De acuerdo con el medio, la documentación entregada a la Administración Federal de Aviación de EE.UU. (FFA) sugiere que Starfall podría ofrecer "acceso a la microgravedad y al vacío" a otros fabricantes de componentes espaciales, así como facilitar procesos de "entrega directa de carga crítica a través del espacio" en lapsos prioritarios. El término "carga crítica" aludiría a misiles.
En línea semejante, SpaceX sostiene que su prototipo podría tomar como base los ensayos de fabricación desplegados en la Estación Espacial Internacional y adaptarlos a una escala autosostenible fuera del ámbito terrestre.
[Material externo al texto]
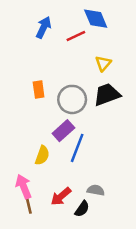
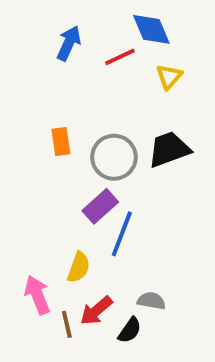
yellow triangle: (103, 63) -> (169, 77), moved
yellow semicircle: (42, 155) -> (79, 267), moved
brown line: (29, 205) -> (67, 324), moved

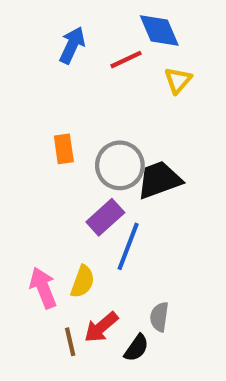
black trapezoid: (169, 149) -> (159, 180), moved
pink arrow: (37, 295) -> (43, 288), moved
gray semicircle: (151, 301) -> (159, 317), turned -92

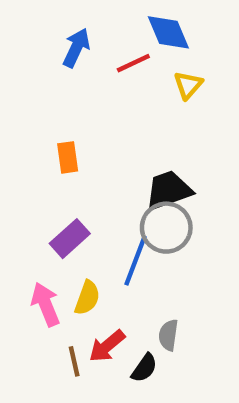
gray circle: (120, 165) -> (166, 228), moved
purple rectangle: (105, 217) -> (70, 239), moved

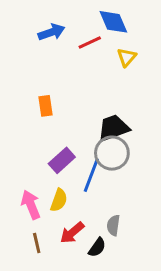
blue arrow: (76, 48) -> (51, 32), turned 45
purple rectangle: (70, 239) -> (62, 160), moved
brown line: (74, 361) -> (37, 243), moved

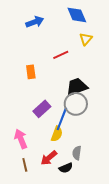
red line: (90, 42) -> (61, 55), moved
yellow semicircle: (59, 200) -> (57, 134), moved
black semicircle: (97, 247) -> (66, 168), turned 32

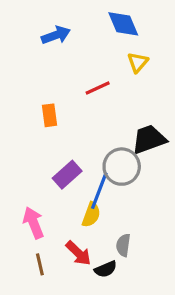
black trapezoid: (77, 87) -> (149, 139), moved
red arrow: (49, 158) -> (78, 253), turned -96

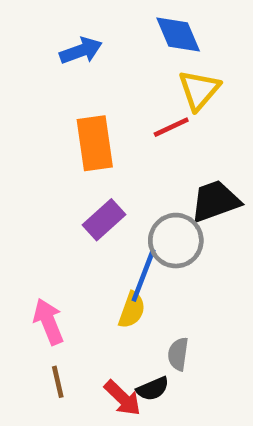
yellow triangle: (138, 62) -> (199, 90), size x1.4
red line: (98, 88) -> (171, 127), moved
orange rectangle: (49, 115) -> (95, 143), moved, size x1.6
purple rectangle: (67, 175) -> (104, 220), moved
red arrow: (78, 253) -> (123, 398), moved

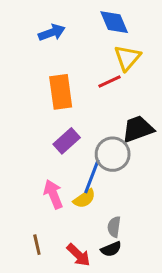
yellow semicircle: (132, 310) -> (84, 199), turned 35
pink arrow: (48, 322) -> (53, 194), moved
black semicircle: (153, 389) -> (111, 249), moved

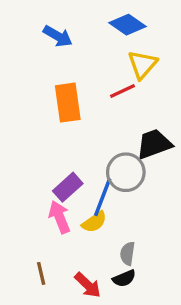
blue diamond: (114, 22) -> (127, 25), turned -32
blue arrow: (52, 33) -> (58, 36), turned 50
purple rectangle: (67, 141) -> (68, 187), moved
La empresa confirmó el lanzamiento en X con este mensaje: "La misión de hoy incluye una demostración de un nuevo vehículo que permitirá un acceso asequible y rutinario al entorno de microgravedad para la investigación científica y la fabricación en el espacio. Tras un vuelo controlado, la nave espacial amerizará en el océano Pacífico".
Los documentos entregados a la FAA precisan que cada cápsula mide unos 0,76 metros de alto, 3,048 metros de ancho y puede trasladar cargas con un peso cercano a una tonelada. Si la cápsula tiene éxito en hacer entregas suborbitales en plazos breves, el Pentágono figuraría como el principal cliente potencial, valoraron desde el citado medio.